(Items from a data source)
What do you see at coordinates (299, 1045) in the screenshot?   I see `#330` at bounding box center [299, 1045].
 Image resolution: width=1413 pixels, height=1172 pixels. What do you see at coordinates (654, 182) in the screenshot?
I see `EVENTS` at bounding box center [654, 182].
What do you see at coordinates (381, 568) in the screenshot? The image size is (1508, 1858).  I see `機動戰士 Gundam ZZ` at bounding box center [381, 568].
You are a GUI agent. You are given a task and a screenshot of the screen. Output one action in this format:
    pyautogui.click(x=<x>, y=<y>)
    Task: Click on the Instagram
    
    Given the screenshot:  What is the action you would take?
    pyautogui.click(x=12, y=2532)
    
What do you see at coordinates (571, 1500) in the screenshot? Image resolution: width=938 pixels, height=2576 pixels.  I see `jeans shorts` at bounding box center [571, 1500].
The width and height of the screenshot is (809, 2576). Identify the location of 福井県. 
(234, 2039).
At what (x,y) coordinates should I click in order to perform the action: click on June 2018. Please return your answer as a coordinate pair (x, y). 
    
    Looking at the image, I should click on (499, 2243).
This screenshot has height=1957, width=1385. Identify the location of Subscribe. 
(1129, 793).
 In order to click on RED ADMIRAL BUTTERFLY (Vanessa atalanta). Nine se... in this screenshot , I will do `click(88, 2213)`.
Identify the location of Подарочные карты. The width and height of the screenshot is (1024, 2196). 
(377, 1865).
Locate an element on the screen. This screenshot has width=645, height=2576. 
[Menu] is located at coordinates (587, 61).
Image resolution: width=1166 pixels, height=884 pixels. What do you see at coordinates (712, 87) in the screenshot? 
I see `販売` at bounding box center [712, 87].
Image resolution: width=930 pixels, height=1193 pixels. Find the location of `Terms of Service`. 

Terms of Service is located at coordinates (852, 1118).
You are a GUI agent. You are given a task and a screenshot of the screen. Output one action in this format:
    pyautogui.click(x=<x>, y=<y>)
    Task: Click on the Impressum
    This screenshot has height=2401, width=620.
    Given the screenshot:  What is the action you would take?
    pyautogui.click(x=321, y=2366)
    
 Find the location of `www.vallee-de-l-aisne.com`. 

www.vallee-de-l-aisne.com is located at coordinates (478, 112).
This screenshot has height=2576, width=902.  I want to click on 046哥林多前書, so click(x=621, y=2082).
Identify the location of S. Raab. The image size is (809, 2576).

• _YOUR INSTRUCTIONS_: Reproduce the records above word for word.

• _TASK OUTPUT_:
What do you see at coordinates (299, 1045) in the screenshot?   I see `#330` at bounding box center [299, 1045].
 Image resolution: width=1413 pixels, height=1172 pixels. What do you see at coordinates (654, 182) in the screenshot?
I see `EVENTS` at bounding box center [654, 182].
What do you see at coordinates (381, 568) in the screenshot? The image size is (1508, 1858).  I see `機動戰士 Gundam ZZ` at bounding box center [381, 568].
You are a GUI agent. You are given a task and a screenshot of the screen. Output one action in this format:
    pyautogui.click(x=<x>, y=<y>)
    Task: Click on the Instagram
    
    Given the screenshot:  What is the action you would take?
    pyautogui.click(x=12, y=2532)
    
What do you see at coordinates (571, 1500) in the screenshot? Image resolution: width=938 pixels, height=2576 pixels.  I see `jeans shorts` at bounding box center [571, 1500].
The width and height of the screenshot is (809, 2576). Identify the location of 福井県. 
(234, 2039).
At what (x,y) coordinates should I click in order to perform the action: click on June 2018. Please return your answer as a coordinate pair (x, y). 
    
    Looking at the image, I should click on (499, 2243).
This screenshot has height=1957, width=1385. Identify the location of Subscribe. 
(1129, 793).
 In order to click on RED ADMIRAL BUTTERFLY (Vanessa atalanta). Nine se... in this screenshot , I will do `click(88, 2213)`.
Identify the location of Подарочные карты. The width and height of the screenshot is (1024, 2196). 
(377, 1865).
Locate an element on the screen. This screenshot has width=645, height=2576. 
[Menu] is located at coordinates (587, 61).
Image resolution: width=1166 pixels, height=884 pixels. What do you see at coordinates (712, 87) in the screenshot? 
I see `販売` at bounding box center [712, 87].
Image resolution: width=930 pixels, height=1193 pixels. Find the location of `Terms of Service`. 

Terms of Service is located at coordinates (852, 1118).
You are a GUI agent. You are given a task and a screenshot of the screen. Output one action in this format:
    pyautogui.click(x=<x>, y=<y>)
    Task: Click on the Impressum
    This screenshot has height=2401, width=620.
    Given the screenshot:  What is the action you would take?
    pyautogui.click(x=321, y=2366)
    
 Find the location of `www.vallee-de-l-aisne.com`. 

www.vallee-de-l-aisne.com is located at coordinates (478, 112).
This screenshot has height=2576, width=902.  I want to click on 046哥林多前書, so click(x=621, y=2082).
Identify the location of S. Raab. The image size is (809, 2576).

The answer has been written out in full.